Brendan and I also walked almost two thirds of the coastline of Anegada, from the Anegada Reef Hotel on the south coast round to East End Point, the long way.  We looked for evidence of hawksbill and green turtle nesting, and in that day saw the most amazing lagoonal landscapes; shallow seas, great banks of seagrass, the odd nurse shark, waders and land birds, and all the thick scrubby vegetation types that vary over this coral land.  Anegada is a coral reef island and is often thought to be flat and boring to the occasional visitors; most head straight for the eye-aching white beaches and the magnificent coral reefs offshore, but in that day, by treading every mile, I saw the subtle changes in the land from the sandy dunes in the west, the “highlands” of the central north shore with low limestone cliffs coming down to the beach and the long rocky shoreline of the east, where pitted limestone flagstones made walking difficult.  From the flotsam and jetsam washed up on the shore we saw man’s litter – lightsticks used by fishermen, hundreds of trainers, nets, ropes, tyres, even part of an old hovercraft.  We met up with Shaun Kadison, a colleague from my work, and Bill Bailey, an amateur turtle expert who lived on Tortola and had spent many years carefully cataloguing the records of turtle nesting and hatching.  With him we learnt a lot about the turtle fishing, now illegal, and how a boycott of one supermarket because it sold turtle meat led to that territory-wide ban.

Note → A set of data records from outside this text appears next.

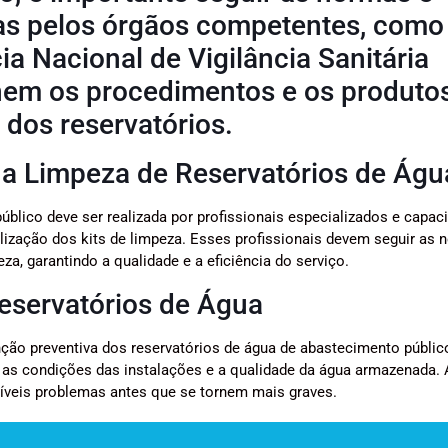
as pelos órgãos competentes, como
ia Nacional de Vigilância Sanitária
nem os procedimentos e os produto
dos reservatórios.
 na Limpeza de Reservatórios de Águ
blico deve ser realizada por profissionais especializados e capac
ização dos kits de limpeza. Esses profissionais devem seguir as 
a, garantindo a qualidade e a eficiência do serviço.
eservatórios de Água
nção preventiva dos reservatórios de água de abastecimento públic
 as condições das instalações e a qualidade da água armazenada. 
ssíveis problemas antes que se tornem mais graves.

Tensions between conserving turtles and the ancestral rights of fishermen (some of with whom I now worked in Conservation) were high and like many other projects, it showed that a purely scientific study of such a creature was nary possible.

Mobile phones did not work on the far side of Anegada at the time but Bill had a ship to shore radio that he used and he called up a bar, Neptune’s Treasure, to ask them to prepare lunch for us.  It also proved useful when we were leaving to do the final isolated stretch of the coast, we realised the easiest way would be to walk back to Neptune’s Treasure and grab a taxi back to the little airport.  We got back to Neptune’s Treasure after it had shut for the day, but the barwoman had left an ice cooler of much needed beers behind the bar, and once Bill had radioed the other side of the island for the taxi, we had a while to get them down our parched necks.